With the government providing 100% credit guarantee cover, a special Rs 3,00,000 crore window of ‘collateral-free automatic loans’ will be available to MSMEs struggling to restart business. The emergency credit line, most of which anyway would have been there in normal course, will have interest capped, and be open till October 2020. Also, helped by a Rs 4,000-crore support – possibly from the budget, a Rs 20,000-crore subordinate debt facility will be extended to the stressed MSMEs.

The minister also announced Rs 50,000-crore equity infusion in promising MSMEs via ‘fund of funds’, by leveraging a likely budget outlay of Rs 10,000 crore. A revision of the MSME criteria is expected to allow thousands of units to continue to enjoy assorted benefits of the tag, without being mindful of their growing size.

For NBFCs, an extra Rs 75,000 crore being provided in the form of guarantee and partial-credit enhancement for the lower-rated firms, a move that will boost their borrowing capacity. This step won’t have any immediate fiscal impact as the cost of such guarantees add to contingent liabilities.

The existing partial credit guarantee scheme, under which state-run banks would be able to purchase high-rated pooled assets from financially-sound NBFCs and HFCs – with the amount of overall guarantee being limited to first loss of up to 10% of fair value of assets being purchased by banks, or Rs 10,000 crore, whichever is lower –will be extended to cover borrowings such as primary issuance of bonds/commercial papers of such firms. The first 20% of loss will now be borne by the government.

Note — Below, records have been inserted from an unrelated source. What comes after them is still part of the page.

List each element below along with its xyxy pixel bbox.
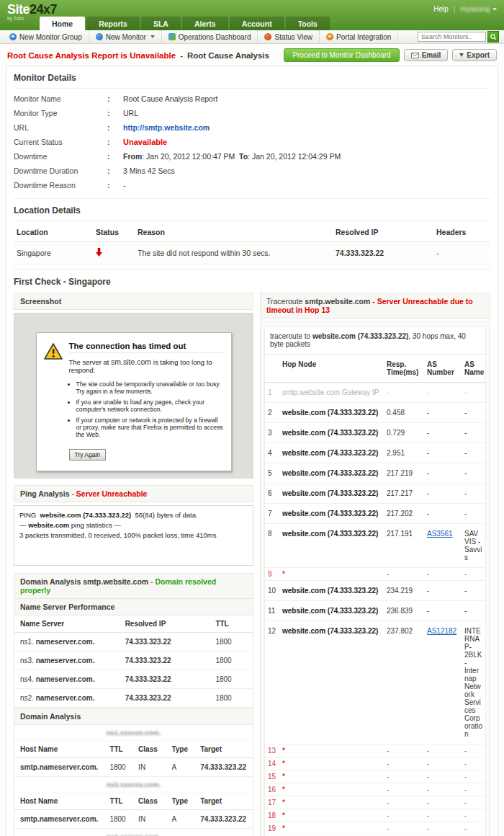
column-header: Type <box>166 741 194 758</box>
page-title: Root Cause Analysis <box>187 51 269 60</box>
traceroute-row: 11website.com (74.333.323.22)236.839-- <box>265 601 485 621</box>
ping-analysis-label: Ping Analysis - Server Unreachable <box>14 485 253 502</box>
as-number-link[interactable]: AS12182 <box>427 627 456 635</box>
column-header: Host Name <box>14 793 104 810</box>
email-icon <box>411 53 419 58</box>
name-server-performance-table: Name Server Resolved IP TTL ns1. nameser… <box>14 615 253 708</box>
traceroute-table: Hop Node Resp. Time(ms) AS Number AS Nam… <box>265 355 485 836</box>
user-menu[interactable]: myasuraj <box>460 5 497 13</box>
title-separator: - <box>180 51 183 60</box>
name-server-performance-heading: Name Server Performance <box>14 599 253 615</box>
traceroute-label: Traceroute smtp.website.com - Server Unr… <box>260 293 490 319</box>
traceroute-row: 7website.com (74.333.323.22)217.202-- <box>265 504 485 524</box>
reason-cell: The site did not respond within 30 secs. <box>135 242 333 264</box>
column-header: Host Name <box>14 741 104 758</box>
downtime-row: Downtime : From: Jan 20, 2012 12:00:47 P… <box>14 149 490 164</box>
toolbar: + New Monitor Group New Monitor Operatio… <box>0 30 504 44</box>
location-cell: Singapore <box>14 242 93 264</box>
traceroute-row: 5website.com (74.333.323.22)217.219-- <box>265 463 485 484</box>
list-item: If your computer or network is protected… <box>76 417 224 438</box>
traceroute-row: 14*--- <box>265 757 485 770</box>
list-item: The site could be temporarily unavailabl… <box>76 381 224 395</box>
error-bullet-list: The site could be temporarily unavailabl… <box>76 381 224 438</box>
domain-header-row: Host NameTTLClassTypeTarget <box>14 741 253 758</box>
traceroute-row: 4website.com (74.333.323.22)2.951-- <box>265 443 485 463</box>
new-monitor-group-button[interactable]: + New Monitor Group <box>3 30 89 43</box>
downtime-duration-row: Downtime Duration : 3 Mins 42 Secs <box>14 164 490 178</box>
domain-header-row: Host NameTTLClassTypeTarget <box>14 793 253 810</box>
traceroute-row: 2website.com (74.333.323.22)0.458-- <box>265 403 485 423</box>
location-row: Singapore The site did not respond withi… <box>14 242 490 264</box>
column-header: Class <box>132 793 166 810</box>
ns-header-row: Name Server Resolved IP TTL <box>14 615 253 633</box>
help-link[interactable]: Help <box>433 5 449 13</box>
chevron-down-icon <box>150 35 155 38</box>
chevron-down-icon <box>492 8 497 11</box>
search-button[interactable] <box>487 31 499 43</box>
operations-dashboard-icon <box>168 33 176 40</box>
column-header: TTL <box>104 741 132 758</box>
tab-tools[interactable]: Tools <box>286 17 330 30</box>
tab-reports[interactable]: Reports <box>86 17 140 30</box>
status-badge: Unavailable <box>123 138 167 146</box>
traceroute-panel: traceroute to website.com (74.333.323.22… <box>260 321 490 836</box>
monitor-url-link[interactable]: http://smtp.website.com <box>123 123 210 132</box>
username-text: myasuraj <box>460 5 490 13</box>
table-row: smtp.nameserver.com.1800INA74.333.323.22 <box>14 810 253 829</box>
header-divider: | <box>454 5 456 13</box>
downtime-reason-row: Downtime Reason : - <box>14 178 490 192</box>
list-item: If you are unable to load any pages, che… <box>76 399 224 413</box>
search-input[interactable] <box>418 32 486 42</box>
report-card: Monitor Details Monitor Name : Root Caus… <box>6 66 498 836</box>
traceroute-row: 9*--- <box>265 568 485 581</box>
new-monitor-button[interactable]: New Monitor <box>89 30 162 43</box>
domain-analysis-subheading: Domain Analysis <box>14 708 253 725</box>
tab-home[interactable]: Home <box>40 17 85 30</box>
try-again-button[interactable]: Try Again <box>69 449 107 461</box>
screenshot-label: Screenshot <box>14 293 253 310</box>
location-header-row: Location Status Reason Resolved IP Heade… <box>14 223 490 242</box>
column-header: Target <box>194 793 253 810</box>
column-header: Target <box>194 741 253 758</box>
tab-account[interactable]: Account <box>230 17 284 30</box>
location-details-heading: Location Details <box>14 199 490 221</box>
error-title: The connection has timed out <box>69 342 224 353</box>
column-header: Type <box>166 793 194 810</box>
top-header: Site24x7 by Zoho Help | myasuraj Home Re… <box>0 0 504 30</box>
traceroute-row: 8website.com (74.333.323.22)217.191AS356… <box>265 524 485 568</box>
table-row: ns4. nameserver.com.74.333.323.221800 <box>14 670 253 689</box>
report-status-text: Root Cause Analysis Report is Unavailabl… <box>7 51 176 60</box>
portal-integration-button[interactable]: + Portal Integration <box>320 30 398 43</box>
browser-error-card: The connection has timed out The server … <box>36 332 232 471</box>
export-button[interactable]: Export <box>452 49 497 61</box>
headers-cell: - <box>433 242 490 264</box>
column-header: TTL <box>104 793 132 810</box>
table-row: ns1. nameserver.com.74.333.323.221800 <box>14 633 253 652</box>
status-view-button[interactable]: Status View <box>258 30 320 43</box>
proceed-to-monitor-dashboard-button[interactable]: Proceed to Monitor Dashboard <box>284 48 399 62</box>
status-cell <box>93 242 135 264</box>
blurred-nameserver-label: ns1.xxxxxx.com. <box>14 725 253 741</box>
email-button[interactable]: Email <box>404 49 449 61</box>
table-row: smtp.nameserver.com.1800INA74.333.323.22 <box>14 758 253 777</box>
traceroute-summary: traceroute to website.com (74.333.323.22… <box>265 326 485 355</box>
resolved-ip-cell: 74.333.323.22 <box>333 242 433 264</box>
operations-dashboard-button[interactable]: Operations Dashboard <box>162 30 258 43</box>
traceroute-row: 19*--- <box>265 822 485 835</box>
traceroute-row: 1smtp.website.com Gateway IP--- <box>265 383 485 403</box>
error-host: sm.site.com <box>111 357 151 366</box>
domain-analysis-label: Domain Analysis smtp.website.com - Domai… <box>14 573 253 599</box>
tab-alerts[interactable]: Alerts <box>182 17 228 30</box>
blurred-nameserver-label: ns4.xxxxxx.com. <box>14 829 253 836</box>
logo-text: Site <box>7 2 30 17</box>
traceroute-row: 10website.com (74.333.323.22)234.219-- <box>265 581 485 601</box>
new-monitor-icon <box>96 33 103 40</box>
monitor-name-row: Monitor Name : Root Cause Analysis Repor… <box>14 92 490 106</box>
search-icon <box>490 34 497 40</box>
portal-integration-icon: + <box>326 33 333 40</box>
domain-analysis-groups: ns1.xxxxxx.com.Host NameTTLClassTypeTarg… <box>14 725 253 836</box>
as-number-link[interactable]: AS3561 <box>427 530 453 538</box>
monitor-type-row: Monitor Type : URL <box>14 106 490 120</box>
monitor-details-heading: Monitor Details <box>14 66 490 89</box>
tab-sla[interactable]: SLA <box>141 17 181 30</box>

For the struggling electricity discoms whose over-dues to gencos are now a whopping Rs 80,000 crore, a fresh credit line of Rs 90,000 crore is being given by state-run PFC-REC. While these loans are again are guaranteed by the sovereign, it is not clear whether and how much the lenders will borrow for this. The other measures are aimed at helping the contractors, real estate companies and taxpayers.

While banks apparently remaining risk-averse and preferring to park their funds with the RBI’s reverse repo facility than lend to the needy businesses, the minister said the new guarantees for loans would encourage banks to lend aggressively. “Banks are not hesitant to give loans. Loans have been sanctioned, but most customers have requested banks not to disburse loans till lock-down is lifted. That is the reason why banks were parking excess liquidity with RBI through reverse repo,” she said.